Ödülün Lainer’e verilmesi bir başka tartışmayı da beraberinde getiriyor. Teknolojik gelişmelerin uzun vadede doğuracağı ekonomik gelişmeler, belki de huzursuzluğa yol açarak dünyada barışın sağlanması çalışmalarını olumsuz etkileyecek. Bir yandan robotlar birçok işi düşük maliyetle yapacak. yaşlılarla robotlar ilgilenecek, şoförsüz otomobillerle trafik kazaları iyice azalacak, herkes sınırsız bilgiye ulaşacak vs gibi şeyler anlatılıyor. Diğer yandan ise internet devleri bilgileri bedava topluyor. İnsanlara bunun karşılığında herhangi bir ödeme yapılmıyor. Para yerine, bu içerikleri oluşturanlara ücretsiz olarak yararlandırılıyor, ama Instagram’daki fotoğraflara ücretsiz ulaşmak insanın karnını doyurmuyor.
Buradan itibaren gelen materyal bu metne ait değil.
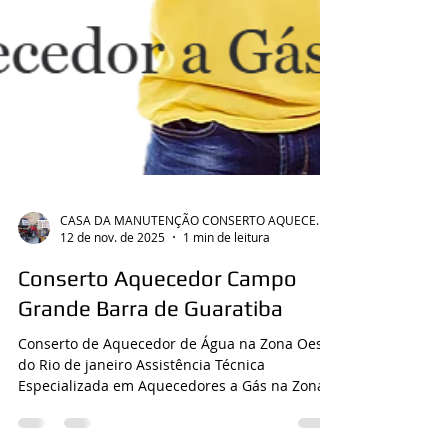
CASA DA MANUTENÇÃO CONSERTO AQUECEDOR RINNAI
12 de nov. de 2025
1 min de leitura
Conserto Aquecedor Campo
Grande Barra de Guaratiba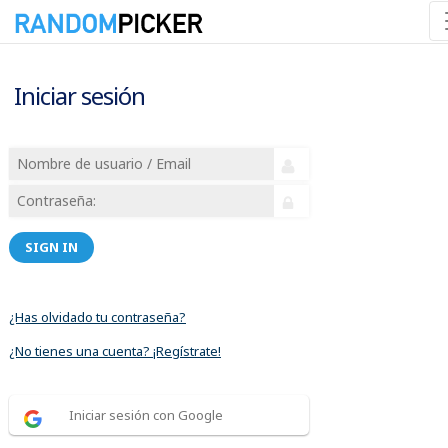
Iniciar sesión
SIGN IN
¿Has olvidado tu contraseña?
¿No tienes una cuenta? ¡Regístrate!
Iniciar sesión con Google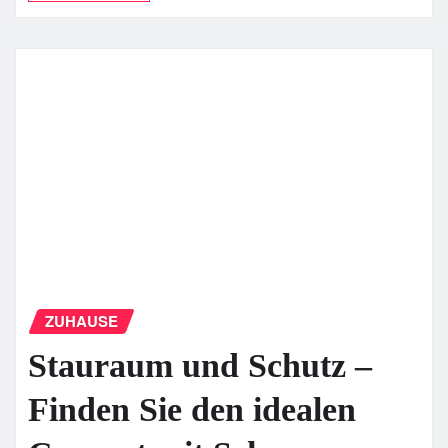
ZUHAUSE
Stauraum und Schutz –
Finden Sie den idealen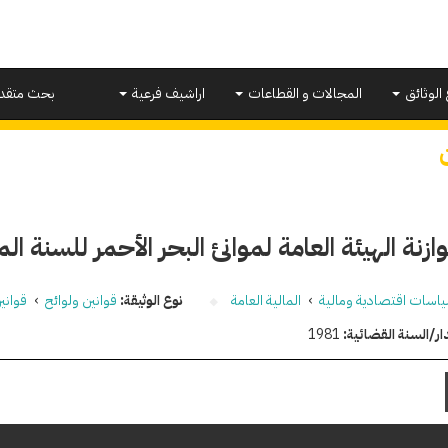
 الوثائق
المجالات و القطاعات
اراشيف فرعية
بحث متقد
زنة الهيئة العامة لموانئ البحر الأحمر للسنة المالية 81
اسات اقتصادية ومالية
›
المالية العامة
نوع الوثيقة:
قوانين ولوائح
›
قواني
ار/السنة القضائية:
1981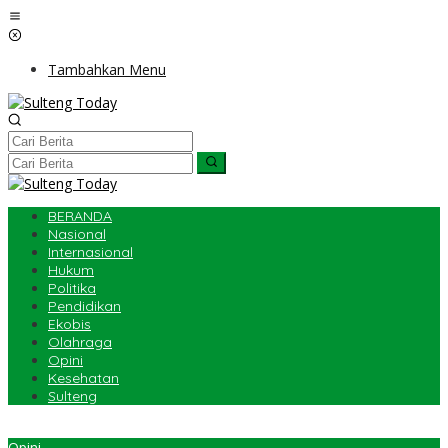
Lewati
ke
konten
Tambahkan Menu
BERANDA
Nasional
Internasional
Hukum
Politika
Pendidikan
Ekobis
Olahraga
Opini
Kesehatan
Sulteng
Opini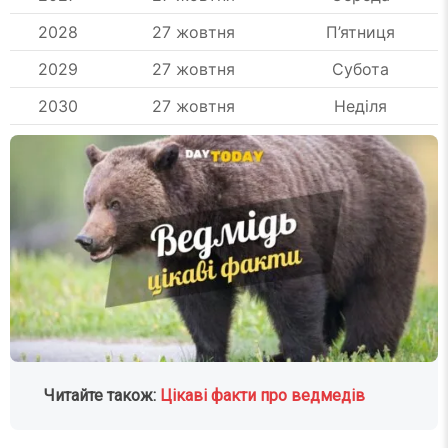
2028
27 жовтня
П’ятниця
2029
27 жовтня
Субота
2030
27 жовтня
Неділя
Читайте також:
Цікаві факти про ведмедів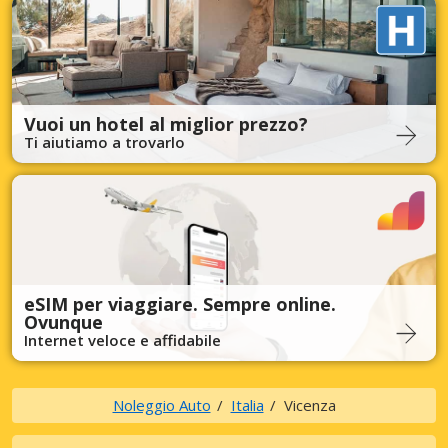
Vuoi un hotel al miglior prezzo?
Ti aiutiamo a trovarlo
eSIM per viaggiare. Sempre online.
Ovunque
Internet veloce e affidabile
Noleggio Auto
Italia
Vicenza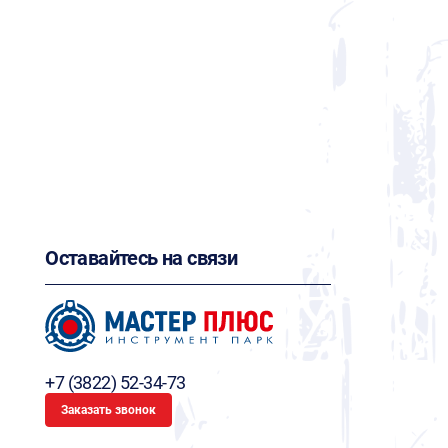
Оставайтесь на связи
+7 (3822) 52-34-73
Заказать звонок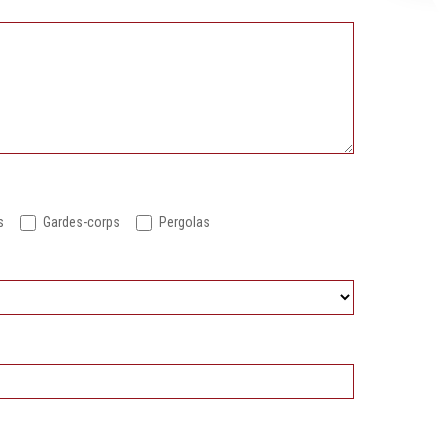
s
Gardes-corps
Pergolas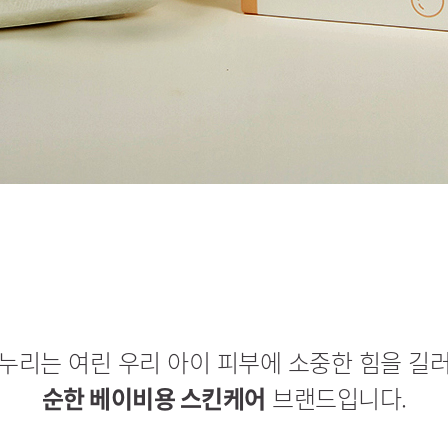
누리는 여린 우리 아이 피부에 소중한 힘을 길
순한 베이비용 스킨케어
브랜드입니다.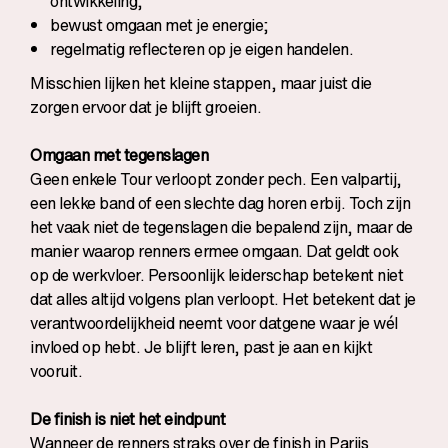
ontwikkeling;
bewust omgaan met je energie;
regelmatig reflecteren op je eigen handelen.
Misschien lijken het kleine stappen, maar juist die
zorgen ervoor dat je blijft groeien.
Omgaan met tegenslagen
Geen enkele Tour verloopt zonder pech. Een valpartij,
een lekke band of een slechte dag horen erbij. Toch zijn
het vaak niet de tegenslagen die bepalend zijn, maar de
manier waarop renners ermee omgaan. Dat geldt ook
op de werkvloer. Persoonlijk leiderschap betekent niet
dat alles altijd volgens plan verloopt. Het betekent dat je
verantwoordelijkheid neemt voor datgene waar je wél
invloed op hebt. Je blijft leren, past je aan en kijkt
vooruit.
De finish is niet het eindpunt
Wanneer de renners straks over de finish in Parijs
Bu tip şeyler peyderpey gerçekleşirken yüksek bir işsizliğin dünyayı siyasi ve sosyal bir kaosa sürükleyebileceği öne sürülüyor.

* * *

Lainer, şu anda ABD ve Avrupa’da çok popüler olan “Who Owns the Future?” (Gelecek kimin ?” isimli kitabında, internet teknolojisinde yaşanan gelişmelere gelecek açısından pek bel bağlamamamızı tavsiye ediyor… Lainer’e göre, dev internet şirketleri insanları fakirleştiriyor ve değersizleştiriyor. Lainer, vakit çok geçmeden,  şimdiden yüksek seviyede bir internet otomasyonu ile  yaşamanın yollarını aramamız gerektiğini savunuyor.  Lainer, “Bugün herkes bir akıllı telefonu nasıl kullanacağını biliyor ama asıl politik soru bunun tam tersidir. Yani insanların akıllı telefonlar tarafından yönetilmesinin nasıl engelleneceğidir” diyor.


* * *

Alman Kitapçılar Birliği yöneticileri 1950 yılında ilk kez Barış Ödülü’nü verirken, filozof Immanuel Kant’ın 1795’te yazdığı “Ebedi Barış Üzerine Felsefi Bir Deneme” adlı eserinden yol çıkmışlar. Kant, bu eserinde halkların nasıl barış içinde yaşayabileceğini anlatıyor. Kant’ın Ebedi Barış düşüncesi tabiiki bir ideal… 18. Yüzyıl’dan beri, ekonomik, siyasal veya toplumsal olarak büyük değişmeler yaşandı. Şimdi de internet teknolojisinin gelecekte kaosa yol açıp sosyal huzursuzluklara yol açabileceği iddia ediliyor. Barış Ödülü de bu uyarıyı yapan bir kişiye verildi. Gerçeklerden yol çıkarak belki Immanuel Kant gibi ebediyete kadar sürecek bir dünya barışına kimse inanmıyor artık ama inanmasak da bunu hep umut etmeliyiz.